When I’d been born alive and well, why hadn’t Jackie let herself love me then? She was happily married, not a schoolgirl as she’d been when her first daughter was born, so there was no danger I’d have been taken from her. Why hadn’t she relaxed and enjoyed finally being able to be a proper mother? I tried to remember what she’d said in the email about this. Something about fearing I’d drive a wedge between her and Dad. But he’d loved us both, unconditionally. Jackie didn’t seem to realise that love was not a finite resource – you could love more than one person at a time without it diminishing your supply. Could I do this? I loved Dan unreservedly. Would I be able to love our child as much? Or would he or she come between us and spoil what we had?
The backs of my legs were beginning to hurt from sitting on the crumbling cottage wall. I stood up, stretched, and debated what to do next. At that moment the rain stopped, and a break in the cloud over the hill revealed a rainbow. Didn’t the legends say that leprechauns hid their pots of gold at the end of a rainbow? On a whim I decided to continue along the track, past the mine ruins and on to the top of the mountain.

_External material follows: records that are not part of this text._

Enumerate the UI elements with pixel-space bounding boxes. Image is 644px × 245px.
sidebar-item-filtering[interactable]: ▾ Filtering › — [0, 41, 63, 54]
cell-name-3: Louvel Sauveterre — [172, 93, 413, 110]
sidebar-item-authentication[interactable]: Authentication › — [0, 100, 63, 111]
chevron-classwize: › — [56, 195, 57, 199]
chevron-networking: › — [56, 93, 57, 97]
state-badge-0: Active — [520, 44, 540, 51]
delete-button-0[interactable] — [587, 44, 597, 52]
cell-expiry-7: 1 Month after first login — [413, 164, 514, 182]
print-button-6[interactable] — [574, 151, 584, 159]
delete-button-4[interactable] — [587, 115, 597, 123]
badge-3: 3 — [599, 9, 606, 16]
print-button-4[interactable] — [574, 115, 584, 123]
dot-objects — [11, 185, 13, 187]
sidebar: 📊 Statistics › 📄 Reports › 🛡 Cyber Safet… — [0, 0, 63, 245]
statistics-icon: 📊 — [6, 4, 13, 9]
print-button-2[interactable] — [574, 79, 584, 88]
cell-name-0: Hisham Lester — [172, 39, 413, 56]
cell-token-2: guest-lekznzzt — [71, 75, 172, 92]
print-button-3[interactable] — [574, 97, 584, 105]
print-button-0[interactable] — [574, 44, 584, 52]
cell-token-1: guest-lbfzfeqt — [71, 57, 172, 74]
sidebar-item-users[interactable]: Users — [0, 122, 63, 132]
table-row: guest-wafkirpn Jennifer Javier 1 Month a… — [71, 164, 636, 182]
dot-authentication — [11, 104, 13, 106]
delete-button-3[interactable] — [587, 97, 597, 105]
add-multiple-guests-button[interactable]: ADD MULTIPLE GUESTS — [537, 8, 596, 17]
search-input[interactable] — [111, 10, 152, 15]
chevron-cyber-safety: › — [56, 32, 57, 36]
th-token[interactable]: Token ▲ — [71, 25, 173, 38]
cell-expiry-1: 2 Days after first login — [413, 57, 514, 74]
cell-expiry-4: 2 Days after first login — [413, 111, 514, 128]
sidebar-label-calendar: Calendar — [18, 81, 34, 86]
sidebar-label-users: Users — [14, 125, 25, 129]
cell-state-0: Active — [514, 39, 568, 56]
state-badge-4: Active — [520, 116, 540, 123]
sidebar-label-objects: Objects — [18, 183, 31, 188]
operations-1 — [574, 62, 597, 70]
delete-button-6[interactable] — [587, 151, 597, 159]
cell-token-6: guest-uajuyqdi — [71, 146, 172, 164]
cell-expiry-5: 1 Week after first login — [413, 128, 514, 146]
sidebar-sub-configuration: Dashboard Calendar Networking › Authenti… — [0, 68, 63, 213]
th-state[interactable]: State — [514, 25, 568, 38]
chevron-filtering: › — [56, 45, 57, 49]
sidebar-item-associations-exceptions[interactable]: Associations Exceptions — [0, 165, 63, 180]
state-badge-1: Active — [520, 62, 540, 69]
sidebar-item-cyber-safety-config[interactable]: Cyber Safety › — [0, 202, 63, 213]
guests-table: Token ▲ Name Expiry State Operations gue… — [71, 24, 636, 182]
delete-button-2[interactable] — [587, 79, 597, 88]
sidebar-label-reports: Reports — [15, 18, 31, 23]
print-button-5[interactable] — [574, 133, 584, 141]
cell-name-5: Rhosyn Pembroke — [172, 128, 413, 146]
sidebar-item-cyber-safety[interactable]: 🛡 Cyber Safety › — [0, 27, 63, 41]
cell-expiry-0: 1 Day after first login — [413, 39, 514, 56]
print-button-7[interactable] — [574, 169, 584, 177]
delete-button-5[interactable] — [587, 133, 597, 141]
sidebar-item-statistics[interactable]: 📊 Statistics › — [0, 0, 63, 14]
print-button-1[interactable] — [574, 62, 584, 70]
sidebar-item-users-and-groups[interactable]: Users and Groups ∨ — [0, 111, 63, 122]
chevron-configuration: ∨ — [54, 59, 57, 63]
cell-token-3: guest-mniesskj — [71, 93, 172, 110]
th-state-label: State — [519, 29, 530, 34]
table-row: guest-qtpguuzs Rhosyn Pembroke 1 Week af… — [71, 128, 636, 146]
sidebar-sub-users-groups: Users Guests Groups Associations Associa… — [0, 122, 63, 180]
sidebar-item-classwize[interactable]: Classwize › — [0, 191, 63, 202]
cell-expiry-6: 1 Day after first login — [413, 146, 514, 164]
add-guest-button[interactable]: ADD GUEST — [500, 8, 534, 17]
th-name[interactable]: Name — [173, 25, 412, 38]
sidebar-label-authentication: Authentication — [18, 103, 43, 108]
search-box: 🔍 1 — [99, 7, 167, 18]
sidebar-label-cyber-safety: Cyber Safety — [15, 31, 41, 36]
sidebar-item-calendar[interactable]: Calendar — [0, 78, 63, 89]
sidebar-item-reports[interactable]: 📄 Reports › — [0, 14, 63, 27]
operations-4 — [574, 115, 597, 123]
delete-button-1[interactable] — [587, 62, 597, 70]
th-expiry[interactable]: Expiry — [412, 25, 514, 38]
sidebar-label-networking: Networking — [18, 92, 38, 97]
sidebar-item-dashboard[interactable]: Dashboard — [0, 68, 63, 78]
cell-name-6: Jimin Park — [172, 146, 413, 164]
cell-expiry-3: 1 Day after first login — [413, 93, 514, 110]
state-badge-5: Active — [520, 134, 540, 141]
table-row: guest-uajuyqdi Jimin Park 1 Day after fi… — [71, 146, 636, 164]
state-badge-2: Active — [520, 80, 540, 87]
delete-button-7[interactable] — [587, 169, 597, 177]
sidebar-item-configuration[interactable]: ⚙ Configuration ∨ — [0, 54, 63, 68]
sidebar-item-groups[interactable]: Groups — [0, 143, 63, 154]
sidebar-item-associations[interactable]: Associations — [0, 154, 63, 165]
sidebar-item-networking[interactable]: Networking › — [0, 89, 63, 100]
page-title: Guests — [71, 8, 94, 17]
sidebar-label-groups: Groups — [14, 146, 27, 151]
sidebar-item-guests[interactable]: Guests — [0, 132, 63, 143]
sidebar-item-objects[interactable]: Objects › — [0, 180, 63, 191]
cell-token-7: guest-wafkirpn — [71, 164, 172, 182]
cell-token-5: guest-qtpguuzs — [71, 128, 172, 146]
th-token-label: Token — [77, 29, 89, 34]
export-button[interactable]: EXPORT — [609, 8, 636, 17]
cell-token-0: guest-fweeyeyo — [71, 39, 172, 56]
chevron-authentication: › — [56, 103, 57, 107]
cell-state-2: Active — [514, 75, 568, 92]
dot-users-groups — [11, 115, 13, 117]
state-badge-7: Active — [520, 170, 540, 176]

It looked like the weather might clear up. Might as well take the opportunity to go to the summit and check out the views from there.
Beyond the village, the track quickly petered out into little more than a sheep’s track. I passed the stone circle and the ruins of the mine buildings, looking stark and unwelcoming against the grey skies. The rainbow was short-lived, and soon the cloud and rain had returned, making me wonder whether I’d made the right decision in going on. But I felt committed to my quest, and the summit wasn’t too far away, so I persevered.